The last set of fire fighting vehicles from Texas, heading to California, rolled onto a flatbed trailer Wednesday at the Tony Berger Activity Center.
Truck driver Dale Edwards and his wife JoAnn were hired to make the long haul. "Actually it’s an honor, I was surprised, because I just came back from California and saw some of them,” said Edwards.
The Edwards and their two dogs, Tyson and Dottie, are from Illinois.
They had just completed a delivery to Pflugerville when the call came for the trip out west.
"I always like to make a difference, and this is making a difference,” said Edwards.
At nearly 800,000 acres the fires in California are considered to be the largest ever in that state.
Texas strike teams started heading out earlier this week as part of a larger national deployment. The Texas A&M forest service has called up 98 fire fighters under the local mutual aid system.
It's the first time that's ever been done.
The crews are out of 29 different departments from 20 counties. AFD Battalion Chief Joe Limon is confident the deployment will not hurt local abilities to fight fires. "Yes sir, our Wildfire Division is just one component from the Austin Fire Department,” said Limon.
The Battalion Chief is helping coordinate the response from Central Texas.
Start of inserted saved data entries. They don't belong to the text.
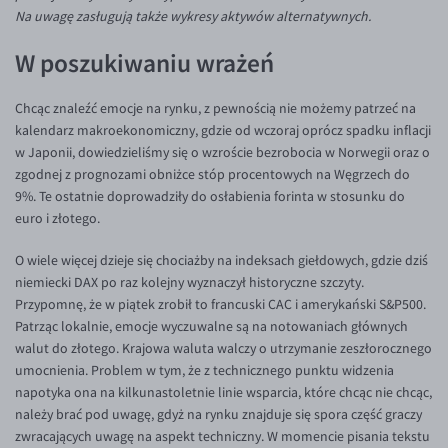
Inne pary walutowe
Aplikacja mobilna
Poradnik
Na uwagę zasługują także wykresy aktywów alternatywnych.
KONTAKT
Bezpieczeństwo
AUD/PLN
W poszukiwaniu wrażeń
Pomoc
Kontakt
BGN/PLN
PL
Chcąc znaleźć emocje na rynku, z pewnością nie możemy patrzeć na
Dla mediów
CAD/PLN
Pomoc
kalendarz makroekonomiczny, gdzie od wczoraj oprócz spadku inflacji
CNY/PLN
FAQ
w Japonii, dowiedzieliśmy się o wzroście bezrobocia w Norwegii oraz o
zgodnej z prognozami obniżce stóp procentowych na Węgrzech do
HKD/PLN
Konto i opłaty
9%. Te ostatnie doprowadziły do osłabienia forinta w stosunku do
HUF/PLN
Wymiana walut
euro i złotego.
ILS/PLN
Banki i przelewy
O wiele więcej dzieje się chociażby na indeksach giełdowych, gdzie dziś
JPY/PLN
Przelewy zagraniczne
niemiecki DAX po raz kolejny wyznaczył historyczne szczyty.
Przypomnę, że w piątek zrobił to francuski CAC i amerykański S&P500.
NZD/PLN
Słowniczek
Patrząc lokalnie, emocje wyczuwalne są na notowaniach głównych
RON/PLN
walut do złotego. Krajowa waluta walczy o utrzymanie zeszłorocznego
umocnienia. Problem w tym, że z technicznego punktu widzenia
SGD/PLN
napotyka ona na kilkunastoletnie linie wsparcia, które chcąc nie chcąc,
TRY/PLN
należy brać pod uwagę, gdyż na rynku znajduje się spora część graczy
zwracających uwagę na aspekt techniczny. W momencie pisania tekstu
ZAR/PLN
The fire lines out west will soon have 15 people on them from the Austin region.
Compensation for transporting the people and equipment requires some juggling.
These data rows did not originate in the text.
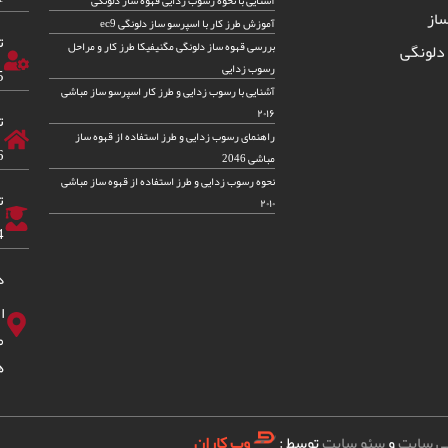
از
آموزش طرز کار با اسپرسو ساز دلونگی ec9
ت
بررسی قهوه ساز دلونگی مگنیفیکا طرز کار و مراحل
دلونگی
رسوب زدایی
5
آشنایی با رسوب زدایی و طرز کار اسپرسو ساز مباشی
۲۰۱۶
ت
راهنمای رسوب زدایی و طرز استفاده از قهوه ساز
6
مباشی 2046
نحوه رسوب زدایی و طرز استفاده از قهوه ساز مباشی
ت
۲۰۱۰
4
د
ا
ه
ی سایت
و
سئو سایت
توسط :
وب کاران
“That’s going to be the State of Texas and the state of California, that have to do those negotiations, our main job is just to make sure we get the fire fighters out there safely,” said Battalion Chief Limon.
All the local equipment is being committed to the California fires for at least 30 days. A second wave of firefighters from Central Texas is getting ready to head out; possibly in 2 weeks. "It’s a lot further away, climate is going to be different, we will be hitting triple digits during the day, but down in the mid-50s at night,” said AFD Lt. Chris Dibrell.
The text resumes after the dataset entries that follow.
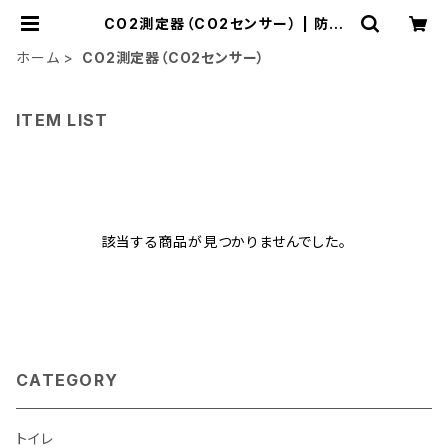
CO2測定器（CO2センサー） | 防災
の店 インサイトワーク
ホーム
CO2測定器（CO2センサー）
ITEM LIST
該当する商品が見つかりませんでした。
CATEGORY
トイレ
Deployments are not only hard on the crews, they're tough on the families they leave behind.
Dibrell admits his family is a little worried. “They are, but I tell them our training and the people we work, the confidence we have in them, will get us through."
The Texas fire fighters, are expected to start getting assignments on Thursday. The last bit of equipment, that left Austin Wednesday afternoon, is expected arrive in California by Friday.